Mr. Fairlaine glared down at him. Charlie spoke up, “What? Don’t your Ma know who your relatives are?”

He shrugged. “She doesn’t say when I ask. I just know they’re up here somewhere.”

“Why don’t you ask your grandma and grandpa?”

“Don’t have any that I know of.”

“Everybody’s got grandparents,” Mr. Fairlaine said.

Tommy shrugged. “I never saw them.”

Freddie leaned forward, looking past Charlie and said, “That’s what we came up here for? To find your family?”

Tommy shrugged but shook his head, “Not really. I didn’t think about it until later – the night we…” he’d been about to say ‘The night we met the witch, the mobsters and the farmer’, but a quick glance at Mr. Fairlaine made him say, “…slept on the beach at Mille Lacs.”

They rode in silence the rest of the way up the hill then Mr. Fairlaine turned the tanker into a wide gravel lot.
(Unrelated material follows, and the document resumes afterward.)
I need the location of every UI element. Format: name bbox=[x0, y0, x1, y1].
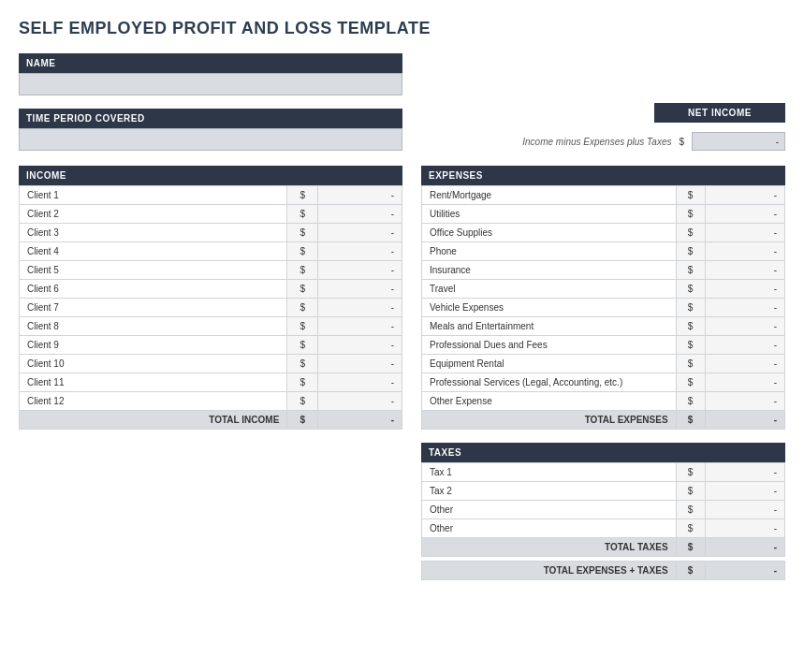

Two huge metal towers with the words LAND-O-LAKES stood to one side. Three other tank trucks sat parked to one side while another sat in front of one of the towers. Mr. Fairlaine stopped the truck, looked around the lot then got out, dropping down to the ground.

Freddie couldn’t get the door open, so Charlie had to reach across and let them both out. Mr. Fairlaine looked up at Tommy and said, “You gonna get out or just sit there like an idiot?”

“Getting out, Sir,” Tommy said and slid across the seat, which was slippery and damp from sweat. He pitched forward and Mr. Fairlaine caught him, quickly letting go when Tommy was steady.

“You’d best get going,” he said and turned his back on them, calling, “Let’s get going, Charlie! No time to dawdle!” He strode across the gravel lot, heading for a large shed. The older boy hurried after his father.

Freddie, standing next to the truck, shouted, “Where are we supposed to go?”

Mr. Fairlaine stopped, turned and called back, “Lots of your socialist friends down on North Shore Drive.” He turned away, grabbed Charlie by the sleeve and left the boys standing in the gravel lot.